◆ About this task ◆
Please write out the full listing beneath this line exactly, skipping its images.

[Extracted data Boundary: Start]

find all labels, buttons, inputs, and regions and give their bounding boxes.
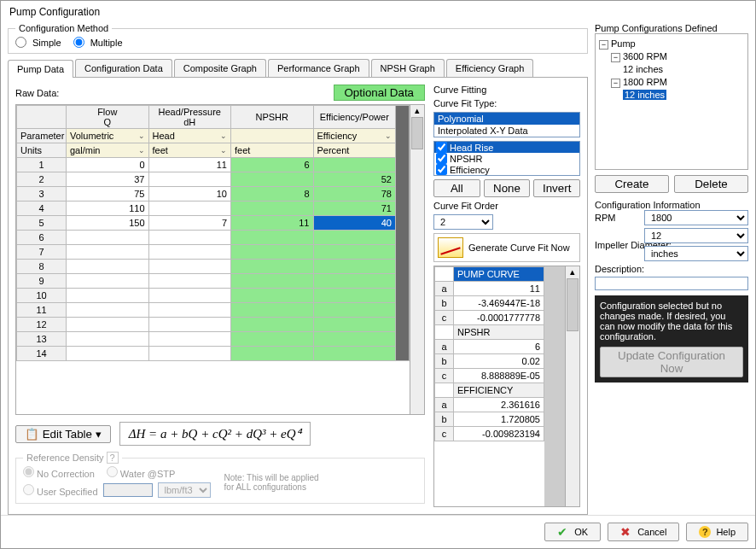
check-npshr[interactable]: NPSHR bbox=[434, 153, 579, 164]
tab-composite-graph[interactable]: Composite Graph bbox=[174, 59, 266, 77]
config-tree[interactable]: −Pump −3600 RPM 12 inches −1800 RPM 12 i… bbox=[595, 33, 748, 170]
param-head[interactable]: Head⌄ bbox=[148, 129, 231, 143]
all-button[interactable]: All bbox=[433, 179, 480, 197]
curve-icon bbox=[438, 237, 463, 258]
density-value-input bbox=[103, 483, 153, 497]
col-npshr: NPSHR bbox=[231, 106, 314, 129]
curve-fit-order-select[interactable]: 2 bbox=[433, 214, 493, 230]
ok-button[interactable]: ✔OK bbox=[544, 523, 601, 541]
equation-box: ΔH = a + bQ + cQ² + dQ³ + eQ⁴ bbox=[119, 422, 311, 446]
units-head[interactable]: feet⌄ bbox=[148, 143, 231, 158]
units-eff[interactable]: Percent bbox=[313, 143, 396, 158]
dialog-footer: ✔OK ✖Cancel ?Help bbox=[1, 515, 755, 548]
grid-scrollbar[interactable]: ▴ bbox=[410, 105, 424, 414]
radio-user-specified: User Specified bbox=[23, 484, 98, 497]
radio-multiple[interactable]: Multiple bbox=[73, 37, 123, 48]
curve-type-polynomial[interactable]: Polynomial bbox=[434, 113, 579, 125]
curve-type-interpolated[interactable]: Interpolated X-Y Data bbox=[434, 125, 579, 137]
tree-1800-12in[interactable]: 12 inches bbox=[623, 90, 666, 100]
delete-button[interactable]: Delete bbox=[674, 175, 748, 193]
curve-fitting-label: Curve Fitting bbox=[433, 85, 580, 95]
impeller-diameter-select[interactable]: 12 bbox=[644, 228, 748, 243]
status-notice: Configuration selected but no changes ma… bbox=[595, 295, 748, 383]
radio-water-stp: Water @STP bbox=[107, 466, 176, 479]
curve-series-list[interactable]: Head Rise NPSHR Efficiency bbox=[433, 141, 580, 176]
configs-defined-label: Pump Configurations Defined bbox=[595, 23, 748, 33]
reference-density-group: Reference Density ? No Correction Water … bbox=[15, 453, 425, 504]
coefficients-table[interactable]: PUMP CURVE a11 b-3.469447E-18 c-0.000177… bbox=[433, 266, 580, 507]
cancel-button[interactable]: ✖Cancel bbox=[608, 523, 679, 541]
density-unit-select: lbm/ft3 bbox=[158, 482, 211, 498]
tab-performance-graph[interactable]: Performance Graph bbox=[268, 59, 369, 77]
check-efficiency[interactable]: Efficiency bbox=[434, 164, 579, 175]
units-flow[interactable]: gal/min⌄ bbox=[67, 143, 149, 158]
update-configuration-button: Update Configuration Now bbox=[600, 347, 743, 377]
check-head-rise[interactable]: Head Rise bbox=[434, 142, 579, 153]
tab-bar: Pump Data Configuration Data Composite G… bbox=[8, 59, 588, 78]
coeff-scrollbar[interactable]: ▴ bbox=[565, 266, 579, 506]
config-method-group: Configuration Method Simple Multiple bbox=[8, 23, 588, 54]
tree-3600-12in[interactable]: 12 inches bbox=[599, 63, 744, 76]
x-icon: ✖ bbox=[620, 526, 632, 538]
check-icon: ✔ bbox=[557, 526, 569, 538]
question-icon: ? bbox=[699, 526, 711, 538]
tab-configuration-data[interactable]: Configuration Data bbox=[75, 59, 172, 77]
optional-data-button[interactable]: Optional Data bbox=[334, 85, 426, 101]
generate-curve-fit-button[interactable]: Generate Curve Fit Now bbox=[433, 233, 580, 262]
data-grid[interactable]: Flow Q Head/Pressure dH NPSHR Efficiency… bbox=[15, 104, 425, 415]
tab-npsh-graph[interactable]: NPSH Graph bbox=[371, 59, 445, 77]
help-button[interactable]: ?Help bbox=[686, 523, 748, 541]
pump-config-window: Pump Configuration Configuration Method … bbox=[0, 0, 756, 549]
radio-simple[interactable]: Simple bbox=[15, 37, 61, 48]
radio-no-correction: No Correction bbox=[23, 466, 95, 479]
config-info-label: Configuration Information bbox=[595, 200, 748, 210]
units-npshr[interactable]: feet bbox=[231, 143, 314, 158]
description-input[interactable] bbox=[595, 277, 748, 290]
none-button[interactable]: None bbox=[484, 179, 531, 197]
invert-button[interactable]: Invert bbox=[533, 179, 580, 197]
help-icon[interactable]: ? bbox=[107, 452, 119, 464]
col-head: Head/Pressure dH bbox=[148, 106, 231, 129]
window-title: Pump Configuration bbox=[1, 1, 755, 23]
tab-pump-data[interactable]: Pump Data bbox=[8, 60, 73, 78]
param-eff[interactable]: Efficiency⌄ bbox=[313, 129, 396, 143]
tab-efficiency-graph[interactable]: Efficiency Graph bbox=[446, 59, 534, 77]
impeller-unit-select[interactable]: inches bbox=[644, 246, 748, 261]
edit-table-button[interactable]: 📋 Edit Table ▾ bbox=[15, 425, 111, 443]
param-flow[interactable]: Volumetric⌄ bbox=[67, 129, 149, 143]
col-eff: Efficiency/Power bbox=[313, 106, 396, 129]
col-flow: Flow Q bbox=[67, 106, 149, 129]
create-button[interactable]: Create bbox=[595, 175, 669, 193]
density-note: Note: This will be appliedfor ALL config… bbox=[224, 473, 319, 492]
curve-fit-type-list[interactable]: Polynomial Interpolated X-Y Data bbox=[433, 112, 580, 137]
raw-data-label: Raw Data: bbox=[15, 88, 59, 98]
rpm-select[interactable]: 1800 bbox=[644, 210, 748, 225]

[Extracted data Boundary: End]

◆ Your solution ◆
find all labels, buttons, inputs, and regions and give their bounding boxes.
check-npshr[interactable]: NPSHR bbox=[434, 153, 579, 164]
tab-composite-graph[interactable]: Composite Graph bbox=[174, 59, 266, 77]
config-tree[interactable]: −Pump −3600 RPM 12 inches −1800 RPM 12 i… bbox=[595, 33, 748, 170]
param-head[interactable]: Head⌄ bbox=[148, 129, 231, 143]
all-button[interactable]: All bbox=[433, 179, 480, 197]
curve-icon bbox=[438, 237, 463, 258]
density-value-input bbox=[103, 483, 153, 497]
col-npshr: NPSHR bbox=[231, 106, 314, 129]
curve-fit-order-select[interactable]: 2 bbox=[433, 214, 493, 230]
ok-button[interactable]: ✔OK bbox=[544, 523, 601, 541]
equation-box: ΔH = a + bQ + cQ² + dQ³ + eQ⁴ bbox=[119, 422, 311, 446]
units-head[interactable]: feet⌄ bbox=[148, 143, 231, 158]
units-eff[interactable]: Percent bbox=[313, 143, 396, 158]
dialog-footer: ✔OK ✖Cancel ?Help bbox=[1, 515, 755, 548]
grid-scrollbar[interactable]: ▴ bbox=[410, 105, 424, 414]
radio-user-specified: User Specified bbox=[23, 484, 98, 497]
radio-multiple[interactable]: Multiple bbox=[73, 37, 123, 48]
curve-type-polynomial[interactable]: Polynomial bbox=[434, 113, 579, 125]
curve-type-interpolated[interactable]: Interpolated X-Y Data bbox=[434, 125, 579, 137]
tree-1800-12in[interactable]: 12 inches bbox=[623, 90, 666, 100]
delete-button[interactable]: Delete bbox=[674, 175, 748, 193]
curve-fitting-label: Curve Fitting bbox=[433, 85, 580, 95]
impeller-diameter-select[interactable]: 12 bbox=[644, 228, 748, 243]
status-notice: Configuration selected but no changes ma… bbox=[595, 295, 748, 383]
radio-water-stp: Water @STP bbox=[107, 466, 176, 479]
curve-series-list[interactable]: Head Rise NPSHR Efficiency bbox=[433, 141, 580, 176]
configs-defined-label: Pump Configurations Defined bbox=[595, 23, 748, 33]
reference-density-group: Reference Density ? No Correction Water … bbox=[15, 453, 425, 504]
coefficients-table[interactable]: PUMP CURVE a11 b-3.469447E-18 c-0.000177… bbox=[433, 266, 580, 507]
cancel-button[interactable]: ✖Cancel bbox=[608, 523, 679, 541]
density-unit-select: lbm/ft3 bbox=[158, 482, 211, 498]
tab-performance-graph[interactable]: Performance Graph bbox=[268, 59, 369, 77]
check-efficiency[interactable]: Efficiency bbox=[434, 164, 579, 175]
units-flow[interactable]: gal/min⌄ bbox=[67, 143, 149, 158]
update-configuration-button: Update Configuration Now bbox=[600, 347, 743, 377]
check-head-rise[interactable]: Head Rise bbox=[434, 142, 579, 153]
tab-bar: Pump Data Configuration Data Composite G… bbox=[8, 59, 588, 78]
coeff-scrollbar[interactable]: ▴ bbox=[565, 266, 579, 506]
config-method-group: Configuration Method Simple Multiple bbox=[8, 23, 588, 54]
tree-3600-12in[interactable]: 12 inches bbox=[599, 63, 744, 76]
x-icon: ✖ bbox=[620, 526, 632, 538]
check-icon: ✔ bbox=[557, 526, 569, 538]
question-icon: ? bbox=[699, 526, 711, 538]
tab-configuration-data[interactable]: Configuration Data bbox=[75, 59, 172, 77]
optional-data-button[interactable]: Optional Data bbox=[334, 85, 426, 101]
generate-curve-fit-button[interactable]: Generate Curve Fit Now bbox=[433, 233, 580, 262]
data-grid[interactable]: Flow Q Head/Pressure dH NPSHR Efficiency… bbox=[15, 104, 425, 415]
tab-npsh-graph[interactable]: NPSH Graph bbox=[371, 59, 445, 77]
help-button[interactable]: ?Help bbox=[686, 523, 748, 541]
pump-config-window: Pump Configuration Configuration Method … bbox=[0, 0, 756, 549]
radio-simple[interactable]: Simple bbox=[15, 37, 61, 48]
radio-no-correction: No Correction bbox=[23, 466, 95, 479]
config-info-label: Configuration Information bbox=[595, 200, 748, 210]
units-npshr[interactable]: feet bbox=[231, 143, 314, 158]
description-input[interactable] bbox=[595, 277, 748, 290]
none-button[interactable]: None bbox=[484, 179, 531, 197]
invert-button[interactable]: Invert bbox=[533, 179, 580, 197]
help-icon[interactable]: ? bbox=[107, 452, 119, 464]
col-head: Head/Pressure dH bbox=[148, 106, 231, 129]
window-title: Pump Configuration bbox=[1, 1, 755, 23]
tab-pump-data[interactable]: Pump Data bbox=[8, 60, 73, 78]
param-eff[interactable]: Efficiency⌄ bbox=[313, 129, 396, 143]
tab-efficiency-graph[interactable]: Efficiency Graph bbox=[446, 59, 534, 77]
impeller-unit-select[interactable]: inches bbox=[644, 246, 748, 261]
edit-table-button[interactable]: 📋 Edit Table ▾ bbox=[15, 425, 111, 443]
param-flow[interactable]: Volumetric⌄ bbox=[67, 129, 149, 143]
col-eff: Efficiency/Power bbox=[313, 106, 396, 129]
col-flow: Flow Q bbox=[67, 106, 149, 129]
create-button[interactable]: Create bbox=[595, 175, 669, 193]
density-note: Note: This will be appliedfor ALL config… bbox=[224, 473, 319, 492]
curve-fit-type-list[interactable]: Polynomial Interpolated X-Y Data bbox=[433, 112, 580, 137]
raw-data-label: Raw Data: bbox=[15, 88, 59, 98]
rpm-select[interactable]: 1800 bbox=[644, 210, 748, 225]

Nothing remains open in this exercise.